What are your “5 things I wish someone told me when I first started” and why. Please share a story or an example for each.
One: Focus on what you can control. It is so easy to get worked up about all of the things going on in the world…to get anxious…to catastrophize. But if you focus on what you can control, not only do you feel more in control, you actually are in control! I cannot control whether the sun will set tomorrow, but I can control whether I put my phone away to get my work done. When I make myself a list or set a goal, I always focus on what is under my control. The rest just follows, and, inevitably, the rest is a result of my hard work.
Two: Relationships matter. We all know someone who is incompetent but who has found success because he or she “knows” someone. Instead of lamenting this truth, go out and make it work for you! Take the time to help others, to mentor, to go out for coffee or lunch. You never ever know when a random act of kindness might be the connection you need to go where you’d like.
Three: It’s OK to change your mind. How often we commit to something we know is the best idea at the time, only to find out what we didn’t consider! Dr. Maya Anjelou said it best: “When you know better, you do better.” That is your job. When you figure out you are on the wrong path, you recalibrate. You don’t just keep going on autopilot because you already committed. You don’t throw good money after bad.
Four: Nothing is Black and White. It is easy to think that the world comes in two parts: black and white, good and bad. But it is never that simple. In my lobbying practice, I have encountered many for-profit developers trying to do the right thing, and many non-profits not following the rules. When I challenge my USC students to think critically about issues facing the United States, the reality is that oftentimes good actors unintentionally cause harm, just as bad actors sometimes lead us to great long-term results. When you start to see the nuance in the world, things become far clearer.
Five: Failure is what you make of it. I once worked for a law firm for less than a year and my experience there was, in every way, a complete career disaster. Except that, when I look back, it wasn’t. It enabled me to do a number of things for my family that seemed unreachable at the time. It also provided me the contact that allowed me to start my teaching career at USC, which had always been a dream of mine. I also discovered yoga and Harry Potter as stress management tools. So today I have a stronger family, a teaching career, yoga, and a love for fiction that I never had before and might have never found as a result of that job. Does that sound like failure?
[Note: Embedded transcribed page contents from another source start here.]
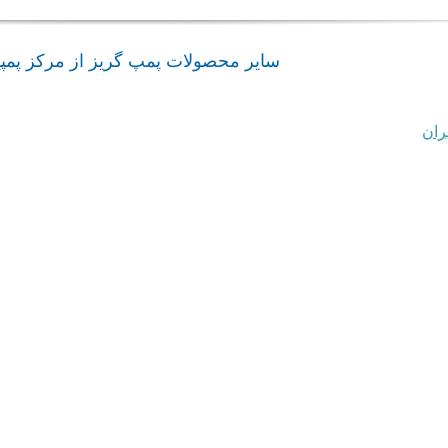
سایر محصولات پمپ گریز از مرکز پمپی
پمپ گریز از
ران
مرکز 50-250
پمپ گریز از
admin
پمپیران
مرکز 40-250
پمپیران
پمپ گریز از مرکز
پمپ گریز از مرکز 50-250 پمپیران
پمپیران
پمپ گریز از مرکز
پمپ گریز از مرکز 40-250 پمپیران
پمپیران
پمپ گریز از
admin
مرکز 29-250
پمپ اتا 50-200 پمپیران
پمپیران
پمپ گریز از مرکز پمپیران
پمپ گریز از مرکز
پمپ اتا 50-200 پمپیران
پمپ گریز از مرکز 29-250 پمپیران
پمپیران
پمپ اتانرم 50-
admin
150 پمپیران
We are very blessed that some of the biggest names in Business, VC funding, Sports, and Entertainment read this column. Is there a person in the world, or in the US whom you would love to have a private breakfast or lunch with, and why? He or she might see this. 🙂
Ohhh…this one is exciting. I’d love to meet Justice Sonia Sotomayor or Oprah Winfrey or Tina Fey, so please, honorable ladies, please please give me a call! Why? Look at how they have changed the world living in their zone of genius! It’s really amazing. In all seriousness, though, I just love meeting people and learning about them and helping them focus on how to live their best lives either in or outside of the law. My job is the coolest, and I learn so much from everyone I meet.